Há de erguê-lo, sempre mais.
Nos combates cotidianos, marcados pela angústia do tempo.
E também neste Congresso Nacional, no momento de exaltar a terra e a gente
que nos elegeu – quando o tempo não existe, quando vestimos o verde manto de esperança – anelando a eternidade.
Manto debruado pelo brilho das letras, ouro bendito da nossa magna língua portuguesa.
Metáfora da nossa vida nesta terra.
Por isso, engenheiro, escolhi falar-lhes em termos geológicos. Com a linguagem original da terra paranaense.
O solo que nos amalgamou. Alicerce, base que nos sustenta.
Vivos, somos este pó levantado.
Terra Sagrada. Terra em pé.
O Paraná é sagrado, porque sagrados somos todos nós, os seus filhos.

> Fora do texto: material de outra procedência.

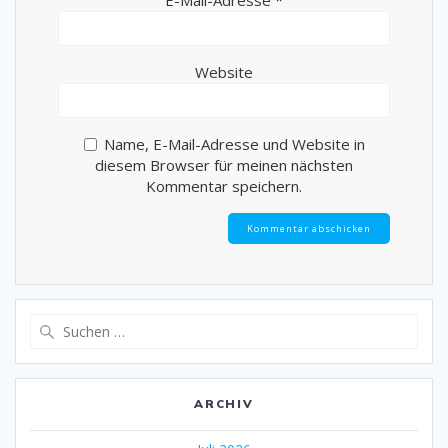
Website
Name, E-Mail-Adresse und Website in
diesem Browser für meinen nächsten
Kommentar speichern.
Suche
nach:
ARCHIV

Os que nascemos, nos erguemos, construímos a vida e vamos adormecer nesta terra.
Mesmo mortos, quando formos pó deitado, só a memória do Paraná e do Brasil, do bem que tivermos compartilhado ou realizado, nos dará a imortalidade. Esta imortalidade que queremos celebrar no momento em que principiam as comemorações do sesquicentenário da emancipação política do Paraná de São
Paulo, da criação do Paraná como unidade da Nação brasileira.
Pronunciamento proferido pelo deputado federal Rafael Greca, no dia 4 de dezembro de 2002, no pequeno expediente da Câmara dos Deputados sobre: Emancipação Política do Paraná.